The impact of this approach includes:
More natural conversation flow that doesn't feel scripted
Consistent agent personality even as conversational focus shifts
Contextually appropriate responses that build on prior exchanges
Fluid transitions between topics without abrupt changes
Persistent themes that carry through conversations even as specific topics change
Coherent integration of tool usage and side-effects with conversational elements
System actions that maintain continuity with conversation context
Detection of implicit concerns that users may not directly express
Appropriate safety protocols triggered by pattern recognition rather than explicit mentions
How Instructions Are Applied
It's worth noting that selecting a dynamic behavior doesn't guarantee its complete enactment in a specific manner. This by design - rather than being a simple "if-then statement" that dictates exact outputs, instructions are seamlessly integrated into the action guidelines of the current state of the context graph. This allows the system to maintain both coherence and flexibility, adapting behaviors to specific conversational nuances while preserving overall intent.
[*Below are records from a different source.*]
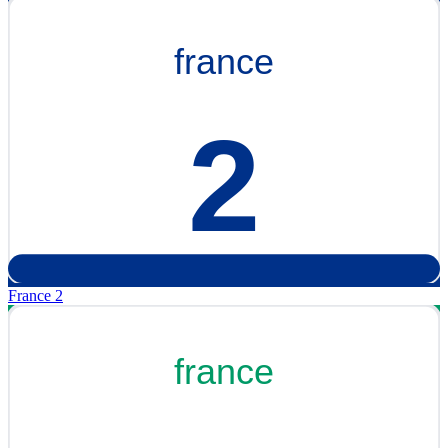
France 2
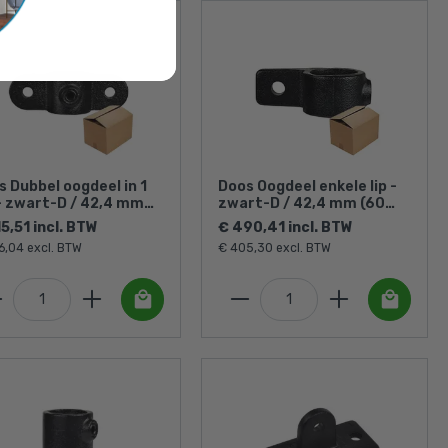
s Dubbel oogdeel in 1
Doos Oogdeel enkele lip -
 - zwart-D / 42,4 mm
zwart-D / 42,4 mm (60
 stuks)
stuks)
5,51 incl. BTW
€ 490,41 incl. BTW
6,04 excl. BTW
€ 405,30 excl. BTW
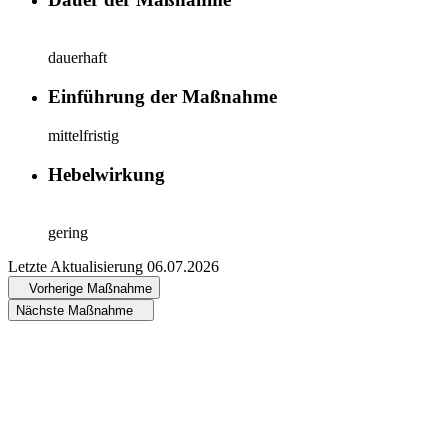
dauerhaft
Einführung der Maßnahme
mittelfristig
Hebelwirkung
gering
Letzte Aktualisierung
06.07.2026
Vorherige Maßnahme
Nächste Maßnahme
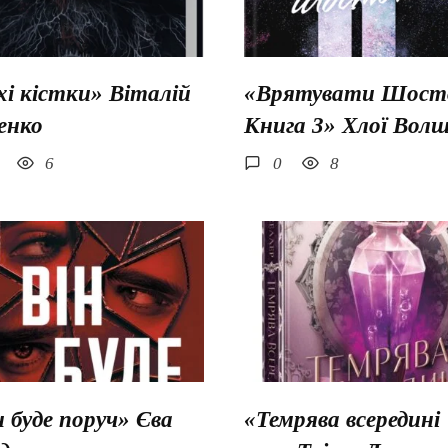
хі кістки» Віталій
«Врятувати Шосто
енко
Книга 3» Хлої Вол
6
0
8
н буде поруч» Єва
«Темрява всередині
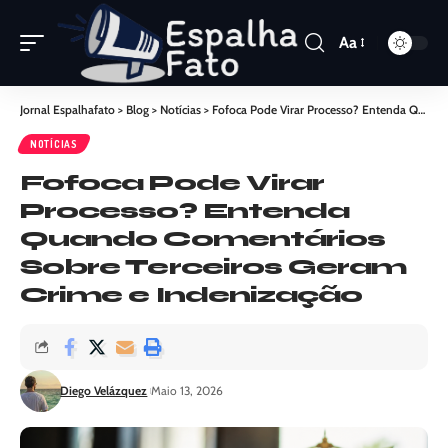
Aa
Jornal Espalhafato
>
Blog
>
Notícias
>
Fofoca Pode Virar Processo? Entenda Quando Comentários Sobre Terceiros Geram Crime e Indenização
NOTÍCIAS
Fofoca Pode Virar
Processo? Entenda
Quando Comentários
Sobre Terceiros Geram
Crime e Indenização
Diego Velázquez
Maio 13, 2026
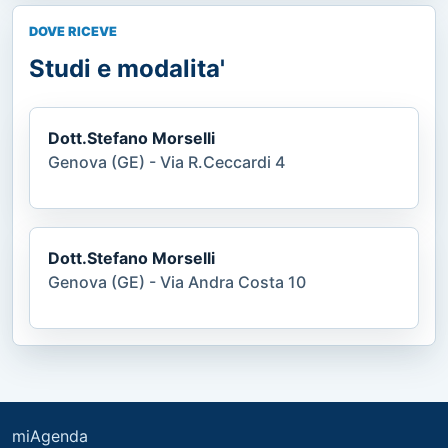
DOVE RICEVE
Studi e modalita'
Dott.Stefano Morselli
Genova (GE) - Via R.Ceccardi 4
Dott.Stefano Morselli
Genova (GE) - Via Andra Costa 10
miAgenda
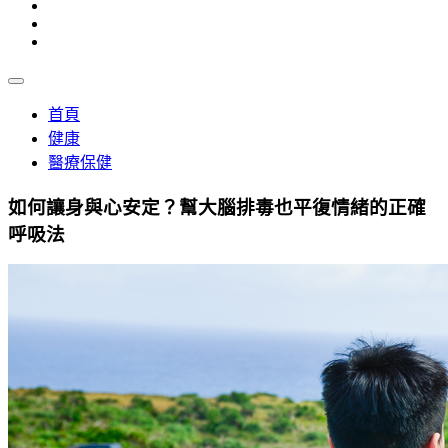
首頁
健康
醫療保健
如何讓身與心安定？幫大腦排毒也平復情緒的正確
呼吸法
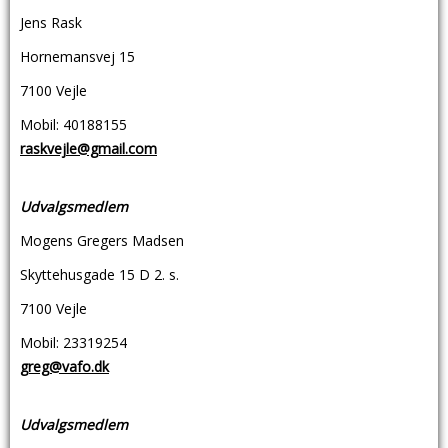
Jens Rask
Hornemansvej 15
7100 Vejle
Mobil: 40188155
raskvejle@gmail.com
Udvalgsmedlem
Mogens Gregers Madsen
Skyttehusgade 15 D 2. s.
7100 Vejle
Mobil: 23319254
greg@vafo.dk
Udvalgsmedlem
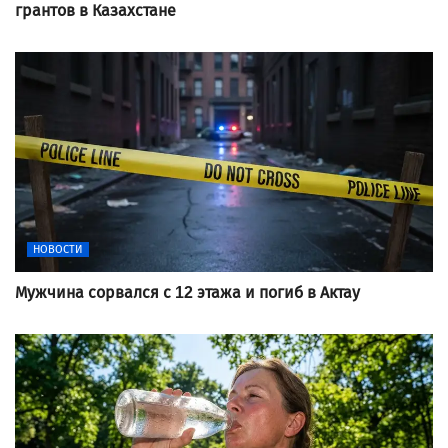
грантов в Казахстане
НОВОСТИ
Мужчина сорвался с 12 этажа и погиб в Актау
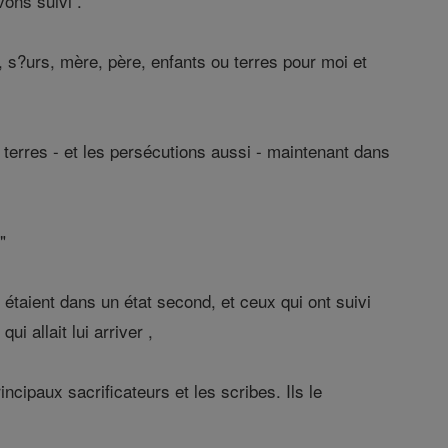
vons suivi .
es, s?urs, mère, père, enfants ou terres pour moi et
 terres - et les persécutions aussi - maintenant dans
"
 étaient dans un état second, et ceux qui ont suivi
i allait lui arriver ,
cipaux sacrificateurs et les scribes. Ils le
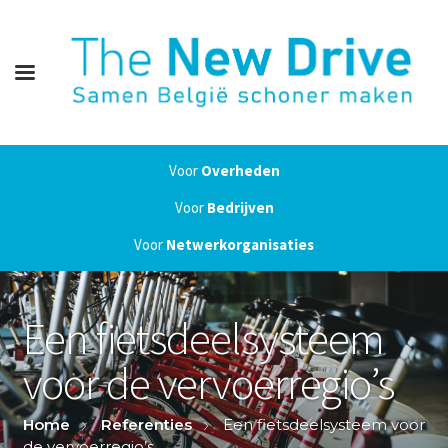
Voor
Overheden
Voor
Bedrijven
Voor
Netwerkorganisaties
Een fietsdeelsysteem
voor de vervoerregio’s
Home
Referenties
Een fietsdeelsysteem voor
de vervoerregio’s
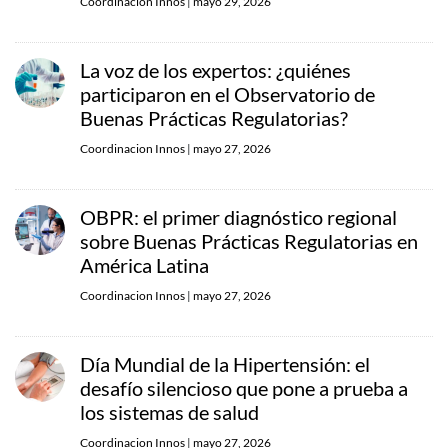
Coordinacion Innos
|
mayo 29, 2026
La voz de los expertos: ¿quiénes
participaron en el Observatorio de
Buenas Prácticas Regulatorias?
Coordinacion Innos
|
mayo 27, 2026
OBPR: el primer diagnóstico regional
sobre Buenas Prácticas Regulatorias en
América Latina
Coordinacion Innos
|
mayo 27, 2026
Día Mundial de la Hipertensión: el
desafío silencioso que pone a prueba a
los sistemas de salud
Coordinacion Innos
|
mayo 27, 2026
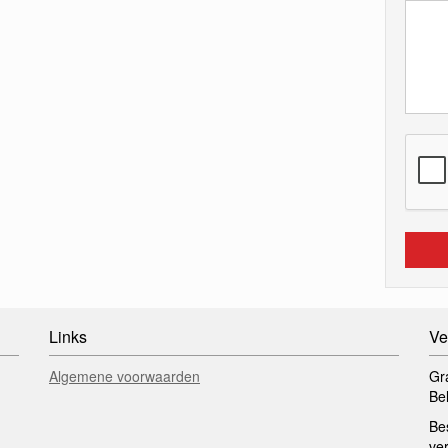
Links
Ve
Algemene voorwaarden
Gr
Be
Be
ve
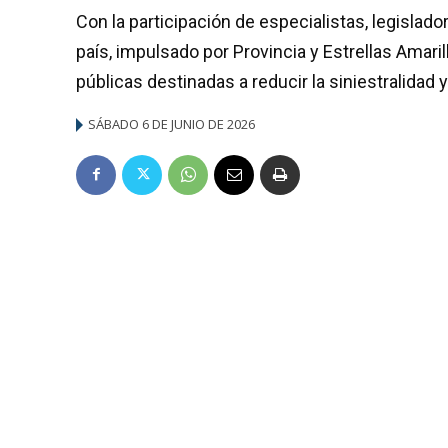
Con la participación de especialistas, legislado
país, impulsado por Provincia y Estrellas Amaril
públicas destinadas a reducir la siniestralidad y
SÁBADO 6 DE JUNIO DE 2026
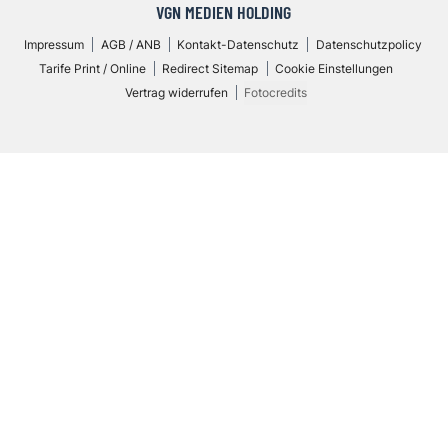
VGN MEDIEN HOLDING
Impressum
AGB / ANB
Kontakt-Datenschutz
Datenschutzpolicy
Tarife Print / Online
Redirect Sitemap
Cookie Einstellungen
Vertrag widerrufen
Fotocredits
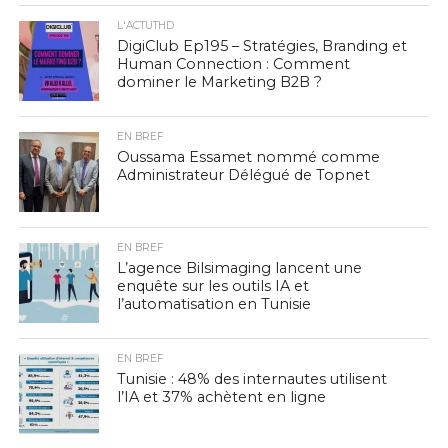
L'ACTUTHD
DigiClub Ep195 – Stratégies, Branding et
Human Connection : Comment
dominer le Marketing B2B ?
EN BREF
Oussama Essamet nommé comme
Administrateur Délégué de Topnet
EN BREF
L’agence Bilsimaging lancent une
enquête sur les outils IA et
l’automatisation en Tunisie
EN BREF
Tunisie : 48% des internautes utilisent
l’IA et 37% achètent en ligne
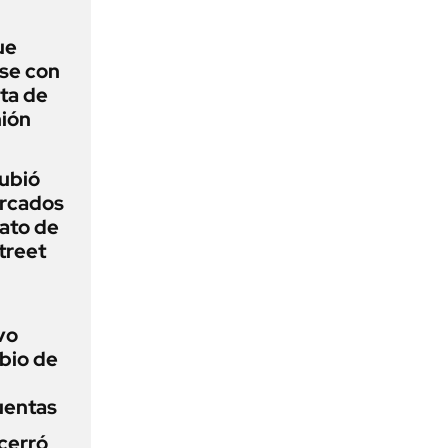
ue
se con
ota de
nión
subió
ercados
ato de
treet
vo
bio de
uentas
 cerró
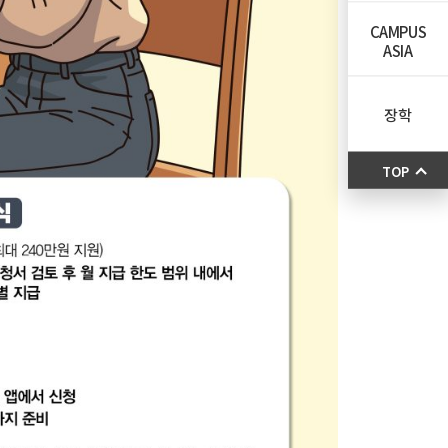
CAMPUS
ASIA
장학
TOP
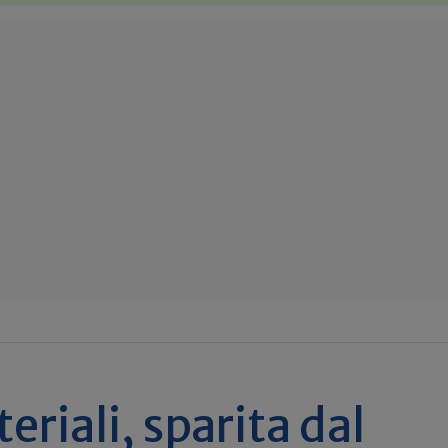
eriali, sparita dal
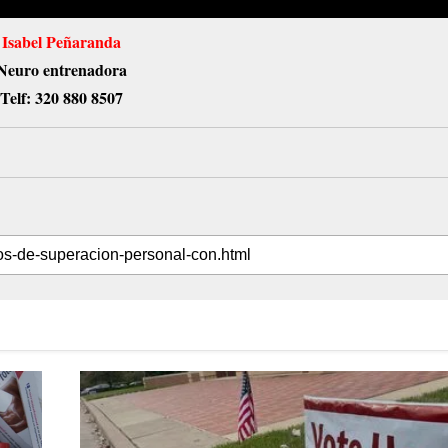
Isabel Peñaranda
Neuro entrenadora
Telf: 320 880 8507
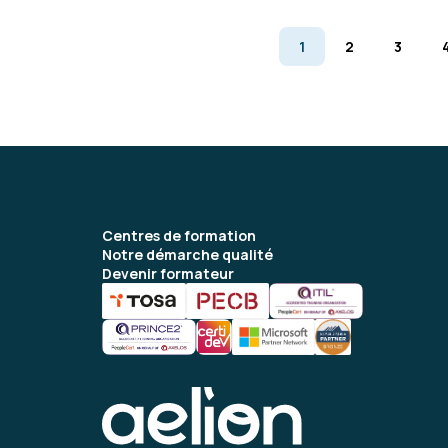
1
2
3
Centres de formation
Notre démarche qualité
Devenir formateur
Importantly, the flexibility of instructions exists along a spectrum. Some use cases benefit from open-ended guidance that grants the agent considerable discretion in implementation while others require strict protocols where precise behavior is essential.
At one end of this spectrum, vague triggers paired with open context create more autonomous agents. This approach functions like an associative knowledge cluster that the agent can freely draw from as the conversation evolves, intelligently determining behavior based on the user model and interaction context. Such flexibility is particularly valuable in creative, exploratory, or coaching conversations where adaptability outweighs the need for strict adherence to protocols.
At the opposite end, strict triggers combined with precise instructions effectively simulate protocol overrides, creating highly constrained decision spaces for predictable behavior. This approach ensures regulatory compliance and consistent handling of sensitive topics. Such strictness is essential in safety-critical contexts where consistent and compliant situation-handling is paramount.
Most real-world deployments strategically implement a balanced mix across this spectrum. This balanced approach creates systems that successfully navigate the tension between strict compliance standards and conversational adaptability. The adaptive nature of Amigo's dynamic behavior system enriches actions with contextual awareness, enabling more human-like interaction patterns that evolve alongside the conversation itself.